Tree Growth Strategy#
The problem: In what order should we split tree nodes?
XGBoost: Depth-wise (Level-by-Level)#
Split all nodes at the current level before moving to the next:
Level 0: [root] ← Split first
Level 1: [A] [B] ← Split BOTH before going deeper
Level 2: [a][b] [c][d] ← Split ALL FOUR
Properties:
Produces balanced trees
Easy to parallelize (entire level at once)
May waste work on low-gain splits
LightGBM: Leaf-wise (Best-First)#
Always split the leaf with the highest gain:
[root] → [highest-gain] → [highest-gain] → ...
Properties:
Lower loss for same number of leaves
More efficient (skips low-gain regions)
Risk of overfitting without
max_depthconstraintProduces unbalanced trees
Trade-off Summary#
Criterion |
Depth-wise |
Leaf-wise |
|---|---|---|
Accuracy (same leaves) |
Lower |
Higher |
Overfitting risk |
Lower |
Higher |
Parallelization |
Easier |
Harder |
Best for |
Small data, shallow trees |
Large data, efficiency |
Split Finding#
The problem: How to efficiently find the best split point?
Both: Histogram-Based#
Both libraries quantize features into bins and use histogram aggregation.
Aspect |
XGBoost |
LightGBM |
|---|---|---|
Default bins |
256 |
255 |
Histogram subtraction |
✅ |
✅ |
Missing value handling |
Learned direction |
Learned direction |
Difference: Histogram Build Strategy#
XGBoost: Row-wise by default — iterate samples, accumulate to feature histograms.
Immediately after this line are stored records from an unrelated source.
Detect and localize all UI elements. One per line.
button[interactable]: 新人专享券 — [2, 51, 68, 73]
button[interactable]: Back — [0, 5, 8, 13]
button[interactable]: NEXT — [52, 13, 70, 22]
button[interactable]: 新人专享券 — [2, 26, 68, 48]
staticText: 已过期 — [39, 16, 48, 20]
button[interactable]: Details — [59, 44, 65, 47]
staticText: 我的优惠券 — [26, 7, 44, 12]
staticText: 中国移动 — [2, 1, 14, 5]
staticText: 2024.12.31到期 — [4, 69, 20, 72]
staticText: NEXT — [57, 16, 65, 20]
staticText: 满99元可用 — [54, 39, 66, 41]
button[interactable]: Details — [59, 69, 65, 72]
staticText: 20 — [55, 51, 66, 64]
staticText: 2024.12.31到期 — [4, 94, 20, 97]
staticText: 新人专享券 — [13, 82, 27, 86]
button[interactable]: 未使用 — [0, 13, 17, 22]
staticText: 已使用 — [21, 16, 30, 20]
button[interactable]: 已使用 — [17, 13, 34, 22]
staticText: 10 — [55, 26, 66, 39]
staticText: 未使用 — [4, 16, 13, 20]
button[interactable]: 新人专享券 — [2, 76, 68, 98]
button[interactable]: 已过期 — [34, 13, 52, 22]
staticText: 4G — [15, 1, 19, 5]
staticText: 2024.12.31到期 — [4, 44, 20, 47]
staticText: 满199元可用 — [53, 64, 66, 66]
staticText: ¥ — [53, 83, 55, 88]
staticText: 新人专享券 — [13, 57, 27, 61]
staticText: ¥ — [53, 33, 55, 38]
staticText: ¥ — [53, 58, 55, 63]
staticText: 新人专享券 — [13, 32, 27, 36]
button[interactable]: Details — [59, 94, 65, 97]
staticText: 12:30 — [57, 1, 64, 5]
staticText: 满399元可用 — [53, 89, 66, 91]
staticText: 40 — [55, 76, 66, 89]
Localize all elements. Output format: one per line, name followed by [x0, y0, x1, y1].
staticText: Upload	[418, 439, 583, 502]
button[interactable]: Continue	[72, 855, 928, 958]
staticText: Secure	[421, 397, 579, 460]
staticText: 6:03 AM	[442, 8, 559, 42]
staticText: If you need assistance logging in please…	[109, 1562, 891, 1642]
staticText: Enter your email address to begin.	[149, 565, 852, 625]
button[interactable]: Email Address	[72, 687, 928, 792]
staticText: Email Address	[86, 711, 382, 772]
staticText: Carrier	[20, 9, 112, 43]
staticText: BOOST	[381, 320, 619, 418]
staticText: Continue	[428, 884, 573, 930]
LightGBM: Adaptive — auto-selects row-wise or column-wise based on cache analysis.
Sampling Strategies#
The problem: How to reduce training data while maintaining quality?
XGBoost: Random Subsampling#
Uniform random selection of rows per tree.
subsample = 0.8 → Use random 80% of rows per tree
Simple, unbiased, but doesn’t prioritize informative samples.
LightGBM: GOSS (Gradient-based One-Side Sampling)#
Keep samples with large gradients, randomly sample the rest:
1. Keep top 20% by |gradient| (informative)
2. Random sample 10% of rest (maintain distribution)
3. Upweight sampled rest (correct for sampling bias)
Insight: Large gradient = model is wrong = more to learn.
Trade-off: More complex, but better sample efficiency for large datasets.
Categorical Feature Handling#
The problem: How to split on categorical features efficiently?
XGBoost: One-Hot or Approximate Partitions#
Traditional: One-hot encode, treat as numerical
v1.5+: Approximate partition-based splits via
enable_categorical
LightGBM: Native Gradient-Sorted Partitions#
For high-cardinality categoricals:
Sort categories by gradient statistics
Find optimal partition in O(k log k) for k categories
Key difference: LightGBM finds optimal binary partitions (subset vs complement), not just one-vs-rest splits.
Sparse Data Optimization#
The problem: How to handle datasets with many zeros/missing values?
Both: Learned Default Direction#
During split finding, try missing values going left AND right, pick better.
LightGBM Extra: Exclusive Feature Bundling (EFB)#
Bundle mutually exclusive features (if A ≠ 0 → B = 0):
Features A, B, C never overlap → Bundle into single feature AB'C
Reduces histogram memory and computation for sparse/one-hot data.
Gradient Precision#
The problem: How to reduce memory for gradient storage?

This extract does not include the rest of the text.